BEGIN PROVIDED INFORMATION

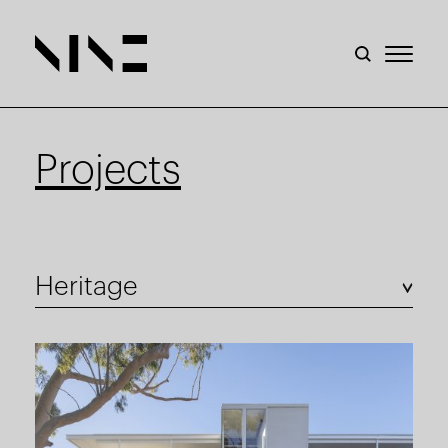
Projects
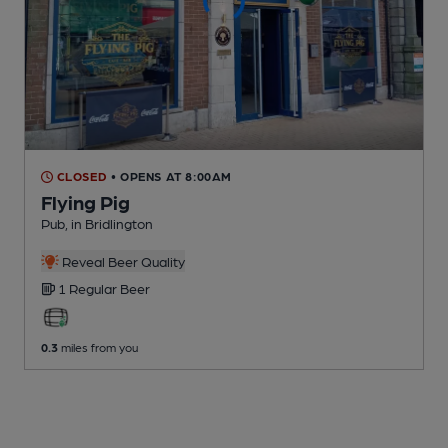
CLOSED
• OPENS AT 8:00AM
Flying Pig
Pub
, in Bridlington
Reveal Beer Quality
1 Regular
Beer
0.3
miles from you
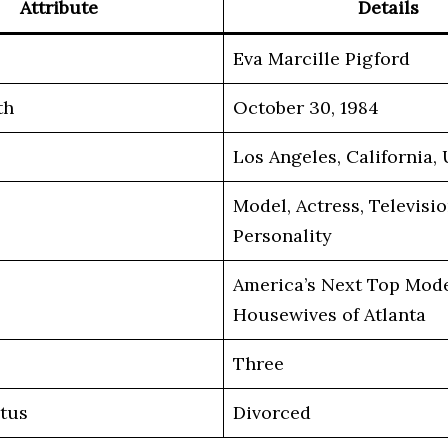
Attribute
Details
Eva Marcille Pigford
th
October 30, 1984
Los Angeles, California,
Model, Actress, Televisi
Personality
America’s Next Top Mode
Housewives of Atlanta
Three
atus
Divorced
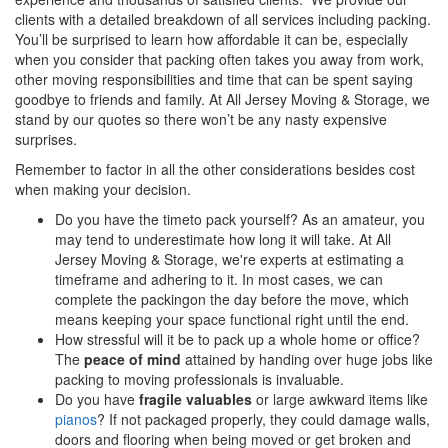
clients with a detailed breakdown of all services including packing.
You’ll be surprised to learn how affordable it can be, especially
when you consider that packing often takes you away from work,
other moving responsibilities and time that can be spent saying
goodbye to friends and family. At All Jersey Moving & Storage, we
stand by our quotes so there won’t be any nasty expensive
surprises.
Remember to factor in all the other considerations besides cost
when making your decision.
Do you have the timeto pack yourself? As an amateur, you
may tend to underestimate how long it will take. At All
Jersey Moving & Storage, we're experts at estimating a
timeframe and adhering to it. In most cases, we can
complete the packingon the day before the move, which
means keeping your space functional right until the end.
How stressful will it be to pack up a whole home or office?
The
peace of mind
attained by handing over huge jobs like
packing to moving professionals is invaluable.
Do you have
fragile valuables
or large awkward items like
pianos
? If not packaged properly, they could damage walls,
doors and flooring when being moved or get broken and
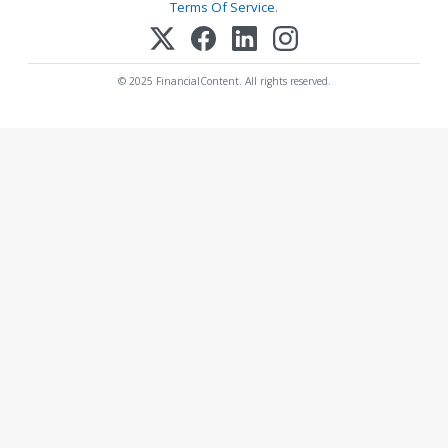
Terms Of Service
.
© 2025 FinancialContent. All rights reserved.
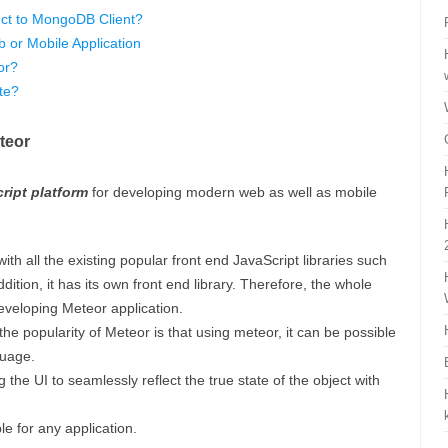
ct to MongoDB Client?
 or Mobile Application
or?
te?
teor
cript platform
for developing modern web as well as mobile
ith all the existing popular front end JavaScript libraries such
dition, it has its own front end library. Therefore, the whole
eveloping Meteor application.
he popularity of Meteor is that using meteor, it can be possible
guage.
ng the UI to seamlessly reflect the true state of the object with
e for any application.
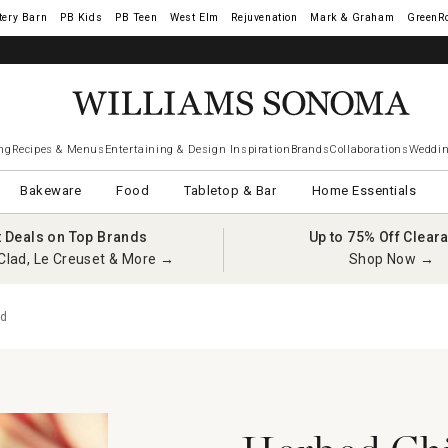
tery Barn
West Elm
Rejuvenation
Mark & Graham
GreenR
ng
Recipes & Menus
Entertaining & Design Inspiration
Brands
Collaborations
Weddin
Bakeware
Food
Tabletop & Bar
Home Essentials
t Deals on Top Brands
Up to 75% Off Clear
Clad, Le Creuset & More →
Shop Now →
rd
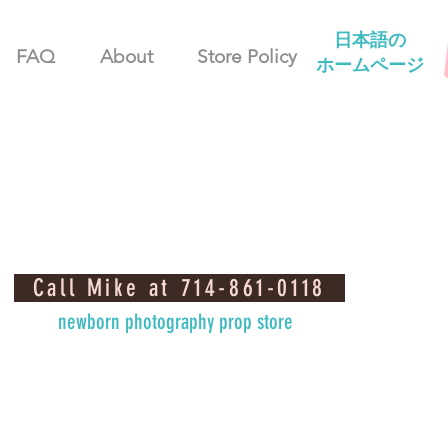
日本語の
FAQ
About
Store Policy
ホームページ
Call Mike at 714-861-0118
newborn photography prop store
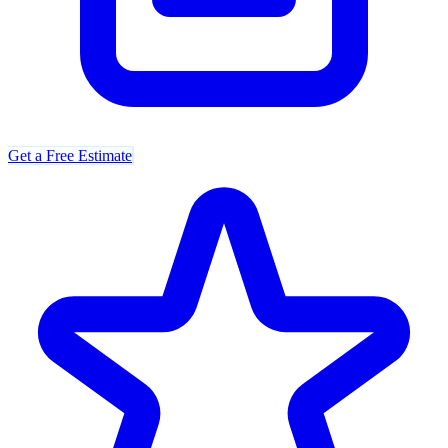
Get a Free Estimate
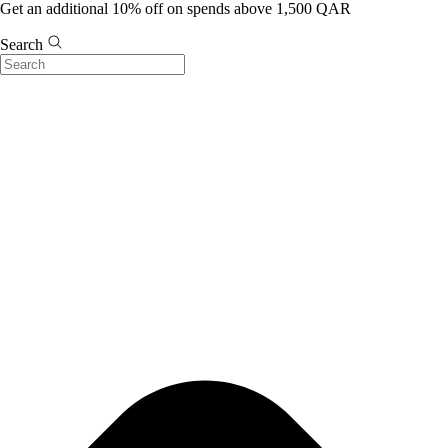
Get an additional 10% off on spends above 1,500 QAR
Search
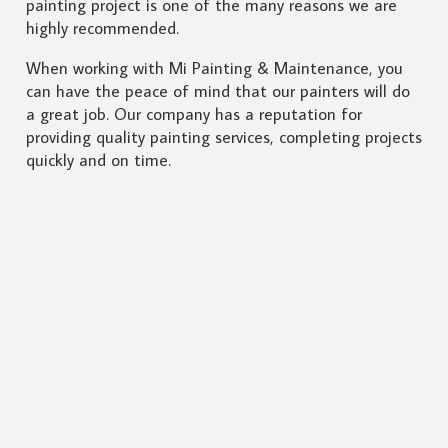
painting project is one of the many reasons we are
highly recommended.
When working with Mi Painting & Maintenance, you
can have the peace of mind that our painters will do
a great job. Our company has a reputation for
providing quality painting services, completing projects
quickly and on time.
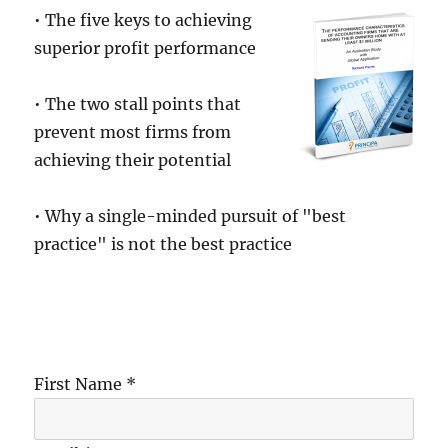
• The five keys to achieving
superior profit performance
• The two stall points that
prevent most firms from
achieving their potential
• Why a single-minded pursuit of "best
practice" is not the best practice
First Name *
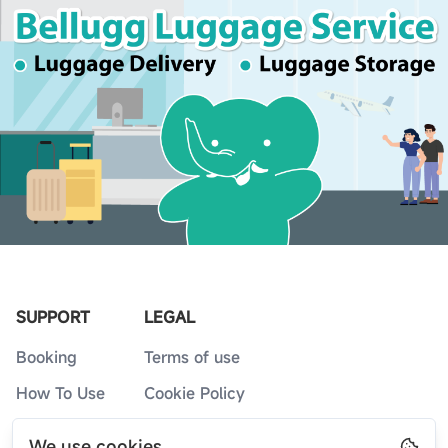
SUPPORT
LEGAL
Booking
Terms of use
How To Use
Cookie Policy
Service Counters
Privacy Policy
We use cookies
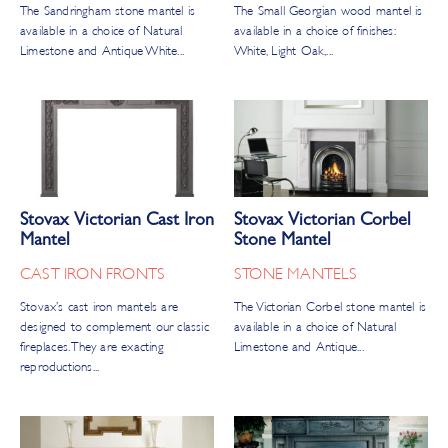
The Sandringham stone mantel is
The Small Georgian wood mantel is
available in a choice of Natural
available in a choice of finishes:
Limestone and Antique White...
White, Light Oak,...
Stovax Victorian Cast Iron
Stovax Victorian Corbel
Mantel
Stone Mantel
CAST IRON FRONTS
STONE MANTELS
Stovax’s cast iron mantels are
The Victorian Corbel stone mantel is
designed to complement our classic
available in a choice of Natural
fireplaces. They are exacting
Limestone and Antique...
reproductions...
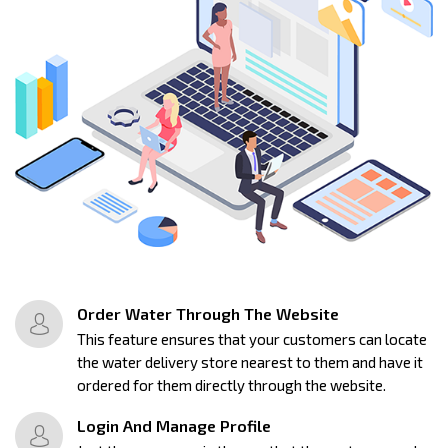
Order Water Through The Website
This feature ensures that your customers can locate
the water delivery store nearest to them and have it
ordered for them directly through the website.
Login And Manage Profile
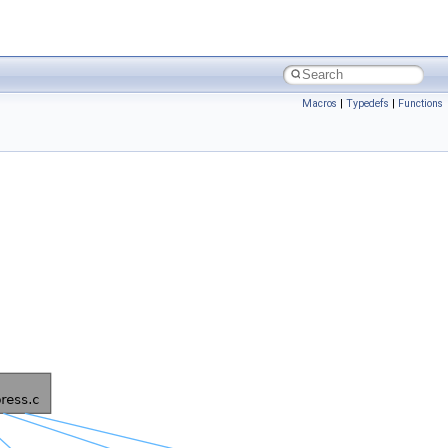
Macros
|
Typedefs
|
Functions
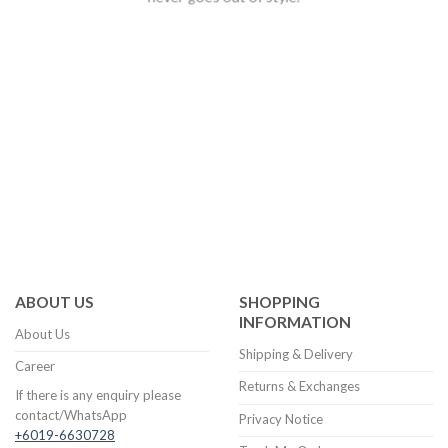
ABOUT US
SHOPPING
INFORMATION
About Us
Shipping & Delivery
Career
Returns & Exchanges
If there is any enquiry please
contact/WhatsApp
Privacy Notice
+6019-6630728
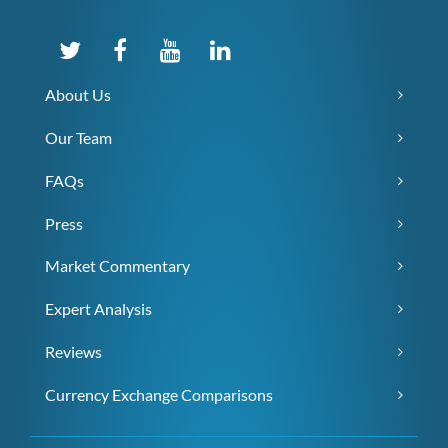
About Us
Our Team
FAQs
Press
Market Commentary
Expert Analysis
Reviews
Currency Exchange Comparisons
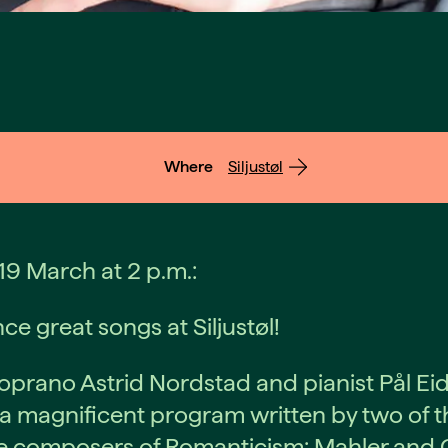
Where
Siljustøl
9 March at 2 p.m.:
ce great songs at Siljustøl!
prano Astrid Nordstad and pianist Pål Ei
a magnificent program written by two of t
 composers of Romanticism: Mahler and G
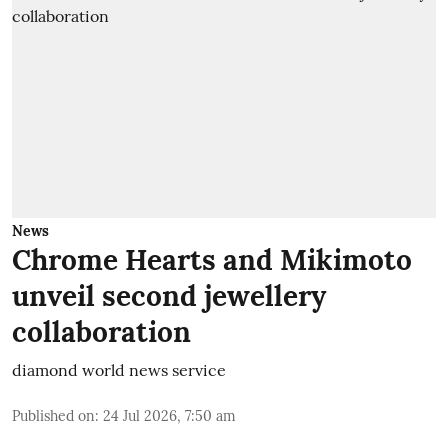
News
Chrome Hearts and Mikimoto
unveil second jewellery
collaboration
diamond world news service
Published on
:
24 Jul 2026, 7:50 am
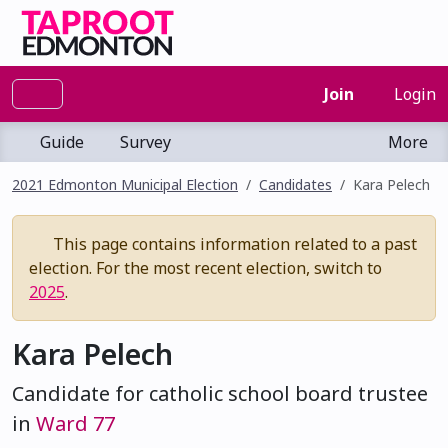
Join
Login
Guide
Survey
More
2021 Edmonton Municipal Election
Candidates
Kara Pelech
This page contains information related to a past
election. For the most recent election, switch to
2025
.
Kara Pelech
Candidate for catholic school board trustee
in
Ward 77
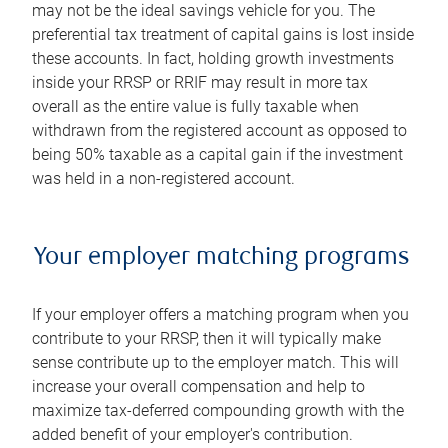
may not be the ideal savings vehicle for you. The
preferential tax treatment of capital gains is lost inside
these accounts. In fact, holding growth investments
inside your RRSP or RRIF may result in more tax
overall as the entire value is fully taxable when
withdrawn from the registered account as opposed to
being 50% taxable as a capital gain if the investment
was held in a non-registered account.
Your employer matching programs
If your employer offers a matching program when you
contribute to your RRSP, then it will typically make
sense contribute up to the employer match. This will
increase your overall compensation and help to
maximize tax-deferred compounding growth with the
added benefit of your employer's contribution.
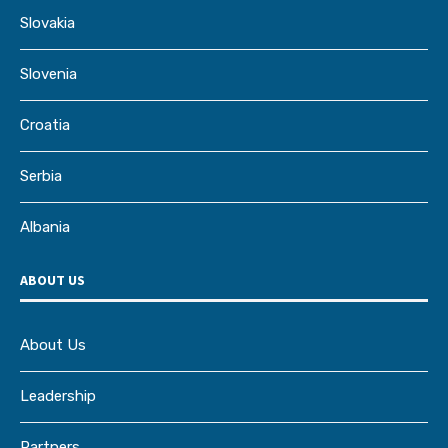
Slovakia
Slovenia
Croatia
Serbia
Albania
ABOUT US
About Us
Leadership
Partners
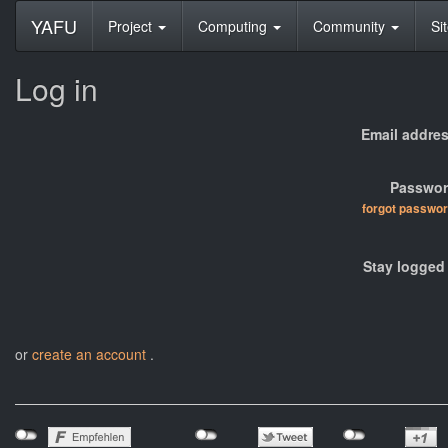
YAFU
Project
Computing
Community
Si
Log in
Email addres
Passwor
forgot passwo
Stay logged 
or
create an account
.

END PROVIDED INFORMATION

EXERCISE AIM
Go back to the entries above and restate word for word every line from the first through the one that contains "when you consider", leaving the pictures behind.

EXERCISE RESULT
Projects
CLOSED
• OPENS AT 8:00AM
Flying Pig
Pub
, in Bridlington
Reveal Beer Quality
1 Regular
Beer
0.3
miles from you
Attribute
Details
Eva Marcille Pigford
th
October 30, 1984
Los Angeles, California,
Model, Actress, Televisi
Personality
America’s Next Top Mode
Housewives of Atlanta
Three
atus
Divorced
clients with a detailed breakdown of all services including packing.
You’ll be surprised to learn how affordable it can be, especially
when you consider that packing often takes you away from work,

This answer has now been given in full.